Conservatives also tend to enjoy a more active and enabling sense of humor. The English essayist Walter Bagehot once observed that “the essence of Toryism is enjoyment.” What he meant, I think, was summed up by the author of Genesis when that sage observed that “God made the world and saw that it was good.” Conservatives differ from progressives in many ways, but one important way is in the quota of cheerfulness and humor they deploy. Not that their assessment of their fellows is more sanguine. On the contrary. Conservatives tend to be cheerful because they do not regard imperfection as a personal moral affront. Being realistic about mankind’s susceptibility to improvement, they are as suspicious of utopian schemes as they are appreciative of present blessings. This is why the miasmic gloominess emanating from many conservative circles today is so dispiriting. It goes against the grain of what it means to be conservative. It is dampening, and I for one hope it will prove to be a quickly passing phenomenon. Among other things, this recent access of personal gloominess makes the practice of professional gloominess–the robust deployment of satire, ridicule, and so on–much more difficult and less satisfying.

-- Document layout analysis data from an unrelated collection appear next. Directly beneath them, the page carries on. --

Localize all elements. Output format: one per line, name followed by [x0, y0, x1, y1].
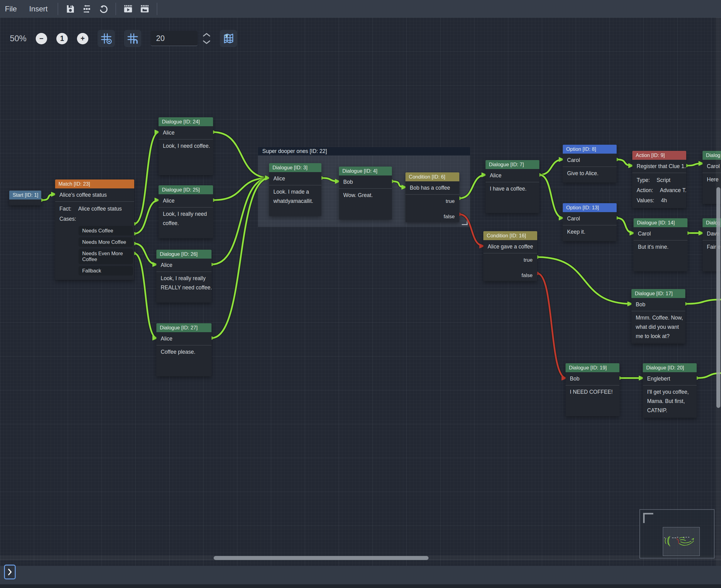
minimap-graph-preview	[640, 510, 714, 558]
node-dialogue-20[interactable]: Dialogue [ID: 20]EnglebertI'll get you c…	[643, 363, 697, 418]
field-value: Advance T...	[660, 187, 686, 194]
node-dialogue-19[interactable]: Dialogue [ID: 19]BobI NEED COFFEE!	[566, 363, 619, 416]
field-key: Fact:	[59, 206, 71, 212]
vertical-scrollbar-thumb[interactable]	[716, 187, 720, 408]
text-line: whatdyamacallit.	[269, 197, 321, 206]
node-dialogue-7[interactable]: Dialogue [ID: 7]AliceI have a coffee.	[486, 160, 539, 213]
save-icon[interactable]	[63, 2, 77, 16]
speaker-row: Bob	[566, 372, 619, 385]
minimap-toggle-icon[interactable]	[220, 30, 237, 47]
node-title: Dialogue [ID: 3]	[269, 163, 321, 172]
text-line: I have a coffee.	[486, 184, 539, 194]
node-title: Dialogue [ID: 25]	[158, 185, 213, 194]
output-label-false: false	[405, 214, 459, 220]
field-row: Values:4h	[632, 195, 686, 206]
node-title: Dialogue [ID: 26]	[156, 250, 212, 258]
vertical-scrollbar[interactable]	[716, 18, 721, 566]
grid-visibility-icon[interactable]	[98, 30, 115, 47]
snap-distance-spinner[interactable]: 20	[151, 31, 211, 46]
connection-wires	[0, 18, 721, 566]
speaker-row: Bob	[339, 175, 392, 189]
window-bottom-edge	[0, 584, 721, 588]
node-title: Action [ID: 9]	[632, 151, 686, 160]
node-match-23[interactable]: Match [ID: 23]Alice's coffee statusFact:…	[55, 180, 134, 280]
text-line: Mmm. Coffee. Now,	[631, 313, 685, 323]
group-resize-handle[interactable]	[462, 219, 468, 225]
case-chip[interactable]: Needs Even More Coffee	[79, 249, 133, 264]
text-line: Wow. Great.	[339, 191, 392, 200]
node-title: Dialogue [ID: 20]	[643, 363, 697, 372]
node-dialogue-4[interactable]: Dialogue [ID: 4]BobWow. Great.	[339, 167, 392, 219]
speaker-row: Register that Clue 1...	[632, 160, 686, 173]
output-label-false: false	[483, 272, 537, 279]
node-body: BobI NEED COFFEE!	[566, 372, 619, 399]
horizontal-scrollbar-thumb[interactable]	[214, 556, 428, 560]
speaker-row: Carol	[563, 212, 617, 225]
text-line: I NEED COFFEE!	[566, 387, 619, 397]
snap-distance-value[interactable]: 20	[151, 31, 198, 46]
field-key: Action:	[637, 187, 653, 194]
node-option-8[interactable]: Option [ID: 8]CarolGive to Alice.	[563, 145, 617, 183]
menu-insert[interactable]: Insert	[24, 3, 52, 15]
speaker-row: Alice	[269, 172, 321, 185]
field-key: Type:	[637, 177, 650, 184]
menubar: File Insert	[0, 0, 721, 18]
speaker-row: Carol	[563, 154, 617, 167]
node-dialogue-25[interactable]: Dialogue [ID: 25]AliceLook, I really nee…	[158, 185, 213, 238]
zoom-out-button[interactable]: −	[36, 33, 47, 44]
open-dialogue-icon[interactable]	[137, 2, 152, 16]
arrange-icon[interactable]	[80, 2, 94, 16]
case-chip[interactable]: Fallback	[79, 266, 133, 275]
speaker-row: Alice's coffee status	[55, 188, 134, 202]
grid-snap-icon[interactable]	[124, 30, 141, 47]
speaker-row: Alice	[486, 169, 539, 182]
graph-world: Super dooper ones [ID: 22] Start [ID: 1]…	[0, 18, 721, 566]
field-row: Action:Advance T...	[632, 185, 686, 195]
node-body: AliceLook, I need coffee.	[158, 126, 213, 153]
node-start-1[interactable]: Start [ID: 1]	[9, 191, 41, 205]
field-row: Fact:Alice coffee status	[55, 204, 134, 214]
menubar-separator	[115, 3, 116, 15]
node-dialogue-14[interactable]: Dialogue [ID: 14]CarolBut it's mine.	[634, 218, 687, 271]
node-condition-6[interactable]: Condition [ID: 6]Bob has a coffeetruefal…	[405, 172, 459, 222]
speaker-row: Bob	[631, 298, 685, 311]
node-body: BobMmm. Coffee. Now,what did you wantme …	[631, 298, 685, 343]
node-dialogue-3[interactable]: Dialogue [ID: 3]AliceLook. I made awhatd…	[269, 163, 321, 216]
case-chip[interactable]: Needs More Coffee	[79, 237, 133, 247]
node-title: Dialogue [ID: 14]	[634, 218, 687, 227]
node-condition-16[interactable]: Condition [ID: 16]Alice gave a coffeetru…	[483, 231, 537, 281]
text-line: Give to Alice.	[563, 169, 617, 178]
node-option-13[interactable]: Option [ID: 13]CarolKeep it.	[563, 203, 617, 241]
field-value: Script	[657, 177, 671, 184]
graph-canvas[interactable]: Super dooper ones [ID: 22] Start [ID: 1]…	[0, 18, 721, 566]
node-body: BobWow. Great.	[339, 175, 392, 203]
zoom-reset-button[interactable]: 1	[56, 33, 68, 44]
horizontal-scrollbar[interactable]	[0, 555, 721, 561]
field-row: Type:Script	[632, 175, 686, 185]
field-label: Cases:	[55, 214, 134, 224]
text-line: Coffee please.	[156, 348, 212, 357]
menu-file[interactable]: File	[0, 3, 22, 15]
expand-panel-button[interactable]	[4, 565, 16, 580]
play-dialogue-icon[interactable]	[121, 2, 135, 16]
node-body: AliceCoffee please.	[156, 332, 212, 359]
case-chip[interactable]: Needs Coffee	[79, 226, 133, 235]
spinner-up-icon[interactable]	[203, 33, 211, 37]
node-dialogue-24[interactable]: Dialogue [ID: 24]AliceLook, I need coffe…	[158, 117, 213, 175]
node-title: Dialogue [ID: 19]	[566, 363, 619, 372]
node-body	[9, 200, 41, 202]
node-dialogue-26[interactable]: Dialogue [ID: 26]AliceLook, I really rea…	[156, 250, 212, 302]
node-dialogue-27[interactable]: Dialogue [ID: 27]AliceCoffee please.	[156, 323, 212, 376]
node-body: Alice gave a coffeetruefalse	[483, 240, 537, 281]
zoom-in-button[interactable]: +	[77, 33, 88, 44]
text-line: what did you want	[631, 323, 685, 332]
node-action-9[interactable]: Action [ID: 9]Register that Clue 1...Typ…	[632, 151, 686, 208]
node-title: Condition [ID: 6]	[405, 172, 459, 181]
spinner-down-icon[interactable]	[203, 40, 211, 44]
minimap[interactable]	[639, 509, 715, 559]
text-line: I'll get you coffee,	[643, 387, 697, 397]
node-dialogue-17[interactable]: Dialogue [ID: 17]BobMmm. Coffee. Now,wha…	[631, 289, 685, 343]
undo-icon[interactable]	[97, 2, 110, 16]
node-title: Dialogue [ID: 17]	[631, 289, 685, 298]
speaker-row: Alice	[158, 126, 213, 140]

That is absolutely true- Conservatives understand the flaws of man, realize how truly insignificant man is in the overall scope of God’s creation, and can only make the best of our short lives while laughing, in good humor, at the left’s utopian schemes. And this also explains why the left- including their visible members in the national and Ohio blogosphere, are constantly gloomy, angry, and humorless: It’s because their efforts to immanentize the eschaton still haven’t worked.